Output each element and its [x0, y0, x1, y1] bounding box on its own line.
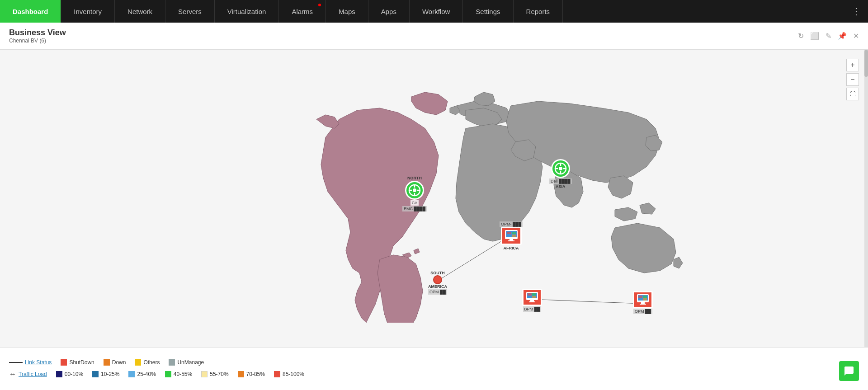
traffic-55-70-label: 55-70% — [210, 371, 228, 377]
legend-unmanage: UnManage — [169, 359, 204, 366]
traffic-40-55-color — [165, 371, 171, 377]
traffic-70-85-color — [238, 371, 244, 377]
node-south-america[interactable]: SOUTH AMERICA OPM ██ — [428, 271, 447, 295]
svg-rect-27 — [532, 293, 536, 296]
pin-icon[interactable]: 📌 — [838, 32, 847, 40]
main-content: NORTH CA EMC ████ — [0, 50, 868, 347]
legend-70-85: 70-85% — [238, 371, 265, 377]
traffic-85-100-label: 85-100% — [283, 371, 304, 377]
header-left: Business View Chennai BV (6) — [9, 28, 66, 44]
legend-line-icon — [9, 362, 23, 363]
svg-rect-16 — [509, 239, 513, 240]
nav-maps[interactable]: Maps — [326, 0, 368, 23]
node-africa-south[interactable]: BPM ██ — [522, 289, 542, 312]
traffic-arrow-icon: ↔ — [9, 370, 16, 378]
nav-reports[interactable]: Reports — [514, 0, 563, 23]
traffic-40-55-label: 40-55% — [174, 371, 192, 377]
navbar: Dashboard Inventory Network Servers Virt… — [0, 0, 868, 23]
svg-line-0 — [437, 237, 509, 281]
nav-dashboard[interactable]: Dashboard — [0, 0, 61, 23]
page-subtitle: Chennai BV (6) — [9, 38, 66, 44]
scrollbar-thumb — [864, 50, 868, 77]
legend-bar: Link Status ShutDown Down Others UnManag… — [0, 347, 868, 390]
nav-servers[interactable]: Servers — [165, 0, 215, 23]
legend-25-40: 25-40% — [128, 371, 156, 377]
header-bar: Business View Chennai BV (6) ↻ ⬜ ✎ 📌 ✕ — [0, 23, 868, 50]
nav-alarms[interactable]: Alarms — [279, 0, 326, 23]
svg-rect-26 — [528, 293, 532, 296]
node-africa-south-sublabel: BPM ██ — [523, 306, 542, 312]
svg-rect-36 — [638, 298, 642, 301]
header-actions: ↻ ⬜ ✎ 📌 ✕ — [798, 32, 859, 40]
traffic-70-85-label: 70-85% — [246, 371, 265, 377]
nav-workflow[interactable]: Workflow — [410, 0, 463, 23]
down-color — [104, 359, 110, 366]
node-south-america-sublabel: OPM ██ — [428, 289, 447, 295]
close-icon[interactable]: ✕ — [853, 32, 859, 40]
fullscreen-button[interactable]: ⛶ — [846, 88, 859, 100]
legend-shutdown: ShutDown — [61, 359, 94, 366]
unmanage-color — [169, 359, 175, 366]
node-north-ca-sublabel: EMC ████ — [402, 206, 427, 211]
zoom-out-button[interactable]: − — [846, 73, 859, 86]
node-africa[interactable]: OPM- ███ AFRICA — [500, 221, 523, 250]
legend-85-100: 85-100% — [274, 371, 304, 377]
svg-rect-35 — [643, 296, 647, 298]
nav-virtualization[interactable]: Virtualization — [215, 0, 279, 23]
zoom-controls: + − ⛶ — [846, 59, 859, 100]
traffic-00-10-label: 00-10% — [65, 371, 83, 377]
world-map: NORTH CA EMC ████ — [185, 83, 683, 323]
svg-rect-24 — [530, 300, 534, 301]
node-asia[interactable]: Dell ████ ASIA — [549, 159, 572, 189]
svg-rect-21 — [512, 235, 516, 237]
node-north-ca-label: CA — [410, 200, 419, 206]
traffic-10-25-color — [92, 371, 99, 377]
traffic-25-40-label: 25-40% — [137, 371, 156, 377]
link-status-label[interactable]: Link Status — [25, 359, 52, 366]
zoom-in-button[interactable]: + — [846, 59, 859, 71]
nav-more-button[interactable]: ⋮ — [844, 0, 868, 23]
shutdown-color — [61, 359, 67, 366]
node-australia[interactable]: OPM ██ — [633, 291, 653, 314]
refresh-icon[interactable]: ↻ — [798, 32, 804, 40]
traffic-load-label[interactable]: Traffic Load — [19, 371, 47, 377]
svg-rect-25 — [529, 301, 535, 302]
edit-icon[interactable]: ✎ — [826, 32, 831, 40]
svg-rect-18 — [507, 232, 511, 234]
others-label: Others — [143, 359, 160, 366]
down-label: Down — [112, 359, 126, 366]
nav-settings[interactable]: Settings — [463, 0, 513, 23]
svg-rect-34 — [638, 296, 642, 298]
traffic-55-70-color — [201, 371, 208, 377]
svg-line-1 — [530, 299, 642, 304]
svg-rect-32 — [641, 302, 645, 304]
page-title: Business View — [9, 28, 66, 38]
save-icon[interactable]: ⬜ — [810, 32, 819, 40]
node-asia-sublabel: Dell ████ — [549, 179, 572, 184]
right-scrollbar[interactable] — [864, 50, 868, 347]
nav-inventory[interactable]: Inventory — [61, 0, 115, 23]
legend-row-traffic: ↔ Traffic Load 00-10% 10-25% 25-40% 40-5… — [9, 370, 859, 378]
others-color — [135, 359, 141, 366]
chat-button[interactable] — [839, 361, 859, 381]
svg-rect-17 — [508, 240, 514, 241]
svg-rect-37 — [643, 298, 647, 301]
traffic-00-10-color — [56, 371, 62, 377]
node-north-ca[interactable]: NORTH CA EMC ████ — [402, 176, 427, 211]
svg-point-9 — [559, 167, 562, 170]
legend-10-25: 10-25% — [92, 371, 119, 377]
legend-traffic-load: ↔ Traffic Load — [9, 370, 47, 378]
svg-rect-33 — [640, 304, 646, 305]
nav-apps[interactable]: Apps — [368, 0, 410, 23]
unmanage-label: UnManage — [177, 359, 204, 366]
svg-point-3 — [413, 188, 416, 192]
svg-rect-20 — [507, 235, 511, 237]
legend-link-status: Link Status — [9, 359, 52, 366]
node-africa-sublabel: OPM- ███ — [500, 221, 523, 227]
svg-rect-19 — [512, 232, 516, 234]
legend-00-10: 00-10% — [56, 371, 83, 377]
svg-rect-29 — [532, 296, 536, 298]
node-australia-sublabel: OPM ██ — [633, 309, 652, 314]
nav-network[interactable]: Network — [115, 0, 165, 23]
shutdown-label: ShutDown — [69, 359, 94, 366]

Task prompt: Go through the data above and transcribe it in full, omitting any image.

Response box:
Output each element and its [x0, y0, x1, y1] bounding box on its own line.
traffic-55-70-label: 55-70% — [210, 371, 228, 377]
legend-unmanage: UnManage — [169, 359, 204, 366]
traffic-40-55-color — [165, 371, 171, 377]
traffic-70-85-color — [238, 371, 244, 377]
node-south-america[interactable]: SOUTH AMERICA OPM ██ — [428, 271, 447, 295]
svg-rect-27 — [532, 293, 536, 296]
pin-icon[interactable]: 📌 — [838, 32, 847, 40]
main-content: NORTH CA EMC ████ — [0, 50, 868, 347]
legend-70-85: 70-85% — [238, 371, 265, 377]
traffic-85-100-label: 85-100% — [283, 371, 304, 377]
header-left: Business View Chennai BV (6) — [9, 28, 66, 44]
legend-line-icon — [9, 362, 23, 363]
svg-rect-16 — [509, 239, 513, 240]
nav-maps[interactable]: Maps — [326, 0, 368, 23]
node-africa-south[interactable]: BPM ██ — [522, 289, 542, 312]
traffic-arrow-icon: ↔ — [9, 370, 16, 378]
nav-reports[interactable]: Reports — [514, 0, 563, 23]
traffic-40-55-label: 40-55% — [174, 371, 192, 377]
navbar: Dashboard Inventory Network Servers Virt… — [0, 0, 868, 23]
svg-line-0 — [437, 237, 509, 281]
nav-dashboard[interactable]: Dashboard — [0, 0, 61, 23]
page-subtitle: Chennai BV (6) — [9, 38, 66, 44]
scrollbar-thumb — [864, 50, 868, 77]
legend-bar: Link Status ShutDown Down Others UnManag… — [0, 347, 868, 390]
nav-servers[interactable]: Servers — [165, 0, 215, 23]
legend-25-40: 25-40% — [128, 371, 156, 377]
header-bar: Business View Chennai BV (6) ↻ ⬜ ✎ 📌 ✕ — [0, 23, 868, 50]
nav-alarms[interactable]: Alarms — [279, 0, 326, 23]
svg-rect-26 — [528, 293, 532, 296]
node-africa-south-sublabel: BPM ██ — [523, 306, 542, 312]
svg-rect-36 — [638, 298, 642, 301]
header-actions: ↻ ⬜ ✎ 📌 ✕ — [798, 32, 859, 40]
traffic-70-85-label: 70-85% — [246, 371, 265, 377]
nav-workflow[interactable]: Workflow — [410, 0, 463, 23]
down-color — [104, 359, 110, 366]
node-south-america-sublabel: OPM ██ — [428, 289, 447, 295]
close-icon[interactable]: ✕ — [853, 32, 859, 40]
fullscreen-button[interactable]: ⛶ — [846, 88, 859, 100]
legend-shutdown: ShutDown — [61, 359, 94, 366]
unmanage-color — [169, 359, 175, 366]
node-north-ca-sublabel: EMC ████ — [402, 206, 427, 211]
zoom-out-button[interactable]: − — [846, 73, 859, 86]
node-africa[interactable]: OPM- ███ AFRICA — [500, 221, 523, 250]
legend-85-100: 85-100% — [274, 371, 304, 377]
svg-rect-35 — [643, 296, 647, 298]
nav-virtualization[interactable]: Virtualization — [215, 0, 279, 23]
zoom-controls: + − ⛶ — [846, 59, 859, 100]
traffic-00-10-label: 00-10% — [65, 371, 83, 377]
world-map: NORTH CA EMC ████ — [185, 83, 683, 323]
svg-rect-24 — [530, 300, 534, 301]
node-asia[interactable]: Dell ████ ASIA — [549, 159, 572, 189]
svg-rect-21 — [512, 235, 516, 237]
node-north-ca-label: CA — [410, 200, 419, 206]
traffic-10-25-color — [92, 371, 99, 377]
traffic-25-40-label: 25-40% — [137, 371, 156, 377]
link-status-label[interactable]: Link Status — [25, 359, 52, 366]
zoom-in-button[interactable]: + — [846, 59, 859, 71]
nav-more-button[interactable]: ⋮ — [844, 0, 868, 23]
shutdown-color — [61, 359, 67, 366]
node-australia[interactable]: OPM ██ — [633, 291, 653, 314]
refresh-icon[interactable]: ↻ — [798, 32, 804, 40]
traffic-load-label[interactable]: Traffic Load — [19, 371, 47, 377]
svg-rect-25 — [529, 301, 535, 302]
edit-icon[interactable]: ✎ — [826, 32, 831, 40]
svg-rect-18 — [507, 232, 511, 234]
others-label: Others — [143, 359, 160, 366]
down-label: Down — [112, 359, 126, 366]
nav-settings[interactable]: Settings — [463, 0, 513, 23]
svg-rect-34 — [638, 296, 642, 298]
traffic-55-70-color — [201, 371, 208, 377]
svg-line-1 — [530, 299, 642, 304]
svg-rect-32 — [641, 302, 645, 304]
page-title: Business View — [9, 28, 66, 38]
save-icon[interactable]: ⬜ — [810, 32, 819, 40]
node-asia-sublabel: Dell ████ — [549, 179, 572, 184]
right-scrollbar[interactable] — [864, 50, 868, 347]
nav-inventory[interactable]: Inventory — [61, 0, 115, 23]
legend-row-traffic: ↔ Traffic Load 00-10% 10-25% 25-40% 40-5… — [9, 370, 859, 378]
others-color — [135, 359, 141, 366]
chat-button[interactable] — [839, 361, 859, 381]
svg-rect-17 — [508, 240, 514, 241]
svg-rect-37 — [643, 298, 647, 301]
traffic-00-10-color — [56, 371, 62, 377]
node-north-ca[interactable]: NORTH CA EMC ████ — [402, 176, 427, 211]
svg-point-9 — [559, 167, 562, 170]
legend-10-25: 10-25% — [92, 371, 119, 377]
legend-traffic-load: ↔ Traffic Load — [9, 370, 47, 378]
svg-rect-33 — [640, 304, 646, 305]
nav-apps[interactable]: Apps — [368, 0, 410, 23]
unmanage-label: UnManage — [177, 359, 204, 366]
svg-point-3 — [413, 188, 416, 192]
svg-rect-20 — [507, 235, 511, 237]
legend-link-status: Link Status — [9, 359, 52, 366]
node-africa-sublabel: OPM- ███ — [500, 221, 523, 227]
svg-rect-19 — [512, 232, 516, 234]
legend-00-10: 00-10% — [56, 371, 83, 377]
svg-rect-29 — [532, 296, 536, 298]
node-australia-sublabel: OPM ██ — [633, 309, 652, 314]
nav-network[interactable]: Network — [115, 0, 165, 23]
shutdown-label: ShutDown — [69, 359, 94, 366]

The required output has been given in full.